Try it => In the records below, find the line with "YAMAHA XMAX 300 CC" and the line with "แอปพลิเคชัน Y-Connect ที่จัดฟังก์ชันมาให้แบบล้นๆ". Print both exactly, along with every line between them, and no other line.

########

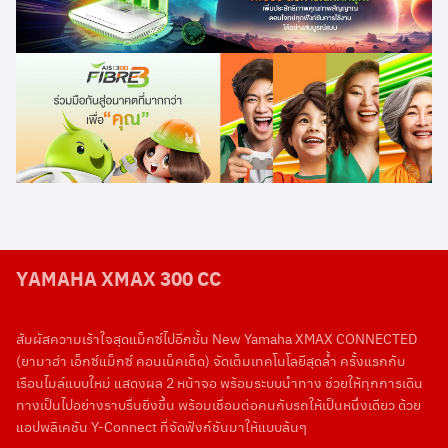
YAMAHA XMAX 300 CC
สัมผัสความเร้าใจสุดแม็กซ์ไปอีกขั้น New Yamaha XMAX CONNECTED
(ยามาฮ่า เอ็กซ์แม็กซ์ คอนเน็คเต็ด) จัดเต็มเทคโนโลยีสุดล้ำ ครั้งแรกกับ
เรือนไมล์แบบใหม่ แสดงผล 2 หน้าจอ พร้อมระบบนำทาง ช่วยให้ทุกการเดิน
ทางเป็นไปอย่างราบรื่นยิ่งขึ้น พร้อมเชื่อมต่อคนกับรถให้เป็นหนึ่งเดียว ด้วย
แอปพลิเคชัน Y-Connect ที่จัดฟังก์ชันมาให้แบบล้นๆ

########

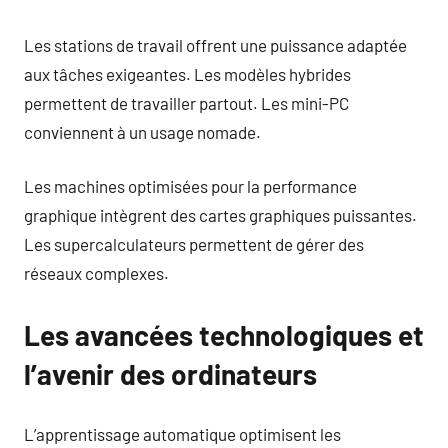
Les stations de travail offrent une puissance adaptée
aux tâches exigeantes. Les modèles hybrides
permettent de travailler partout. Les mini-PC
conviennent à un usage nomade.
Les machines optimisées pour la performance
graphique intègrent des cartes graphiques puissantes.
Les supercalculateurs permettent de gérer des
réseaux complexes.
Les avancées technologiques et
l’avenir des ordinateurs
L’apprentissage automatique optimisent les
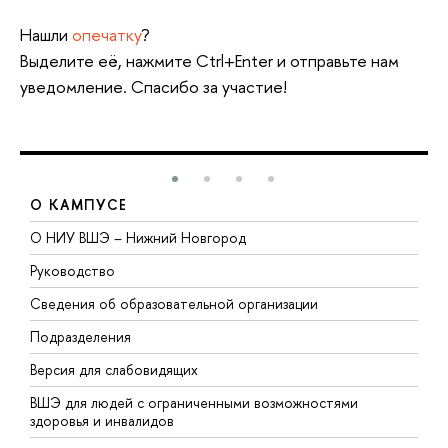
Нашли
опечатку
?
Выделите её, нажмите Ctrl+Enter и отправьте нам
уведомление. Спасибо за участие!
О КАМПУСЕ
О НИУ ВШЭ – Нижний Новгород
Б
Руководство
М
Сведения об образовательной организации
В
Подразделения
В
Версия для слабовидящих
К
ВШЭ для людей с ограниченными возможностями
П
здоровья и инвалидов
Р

########

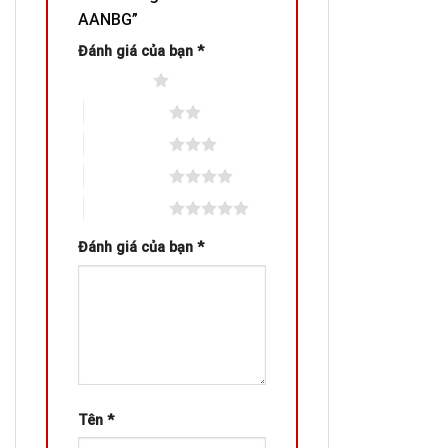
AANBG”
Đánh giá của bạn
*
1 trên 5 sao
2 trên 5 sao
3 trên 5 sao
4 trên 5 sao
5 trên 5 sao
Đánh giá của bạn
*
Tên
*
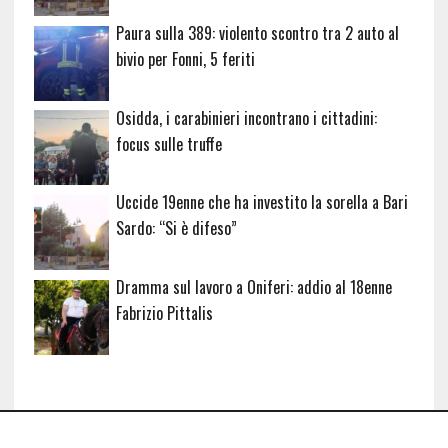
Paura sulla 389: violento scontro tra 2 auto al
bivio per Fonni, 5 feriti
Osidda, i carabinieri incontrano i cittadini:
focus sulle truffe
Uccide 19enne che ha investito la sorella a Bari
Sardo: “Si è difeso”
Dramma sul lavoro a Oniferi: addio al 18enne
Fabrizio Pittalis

########

Exercise result =>
YAMAHA XMAX 300 CC
สัมผัสความเร้าใจสุดแม็กซ์ไปอีกขั้น New Yamaha XMAX CONNECTED
(ยามาฮ่า เอ็กซ์แม็กซ์ คอนเน็คเต็ด) จัดเต็มเทคโนโลยีสุดล้ำ ครั้งแรกกับ
เรือนไมล์แบบใหม่ แสดงผล 2 หน้าจอ พร้อมระบบนำทาง ช่วยให้ทุกการเดิน
ทางเป็นไปอย่างราบรื่นยิ่งขึ้น พร้อมเชื่อมต่อคนกับรถให้เป็นหนึ่งเดียว ด้วย
แอปพลิเคชัน Y-Connect ที่จัดฟังก์ชันมาให้แบบล้นๆ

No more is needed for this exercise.